Navigating the Costs and Considerations of Louise Wegmann Assisted Reproductive Technologies

The world of assisted reproductive technologies (ART) has advanced rapidly since 1978, when Louise Brown was the first child born as a result of in vitro fertilisation (IVF). ART offers a chance to start a family for people who can't get pregnant on their own for a number of reasons, including infertility, same-sex relationships, single women, and surrogacy. ART, often known as a "cycle," is a step-by-step procedure. It entails a number of steps, from ovarian stimulation and oocyte collection to gamete mixing, culture, and embryo quality assessment, and finally embryo transfer into the woman's uterus. The effectiveness of ART is the result of all cycle components, owing in part to the capacity to culture human embryos in vitro using culture media that can support the developing embryo.
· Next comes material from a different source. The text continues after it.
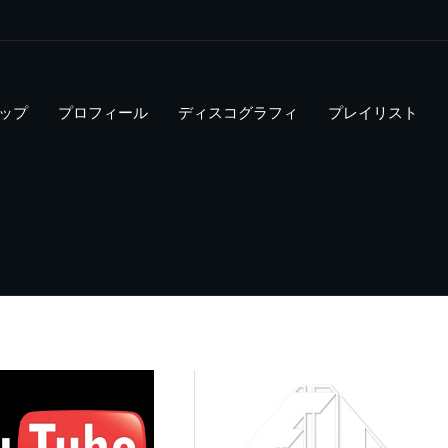
ップ
プロフィール
ディスコグラフィ
プレイリスト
The Static Success Rates of IVF and the Rise of 'Add-Ons'

Over the past decade, the success rates of IVF, measured as the live birth of a baby, have remained relatively static. In an attempt to improve the success rates, a series of medical and non‐medical adjuncts to an IVF cycle have been developed. These are often referred to as 'add‐ons' and are sometimes novel interventions or therapies that have shown some promise in initial studies, or they may have been around for many years, but have not yet been proven to be effective through randomised controlled trials (RCTs).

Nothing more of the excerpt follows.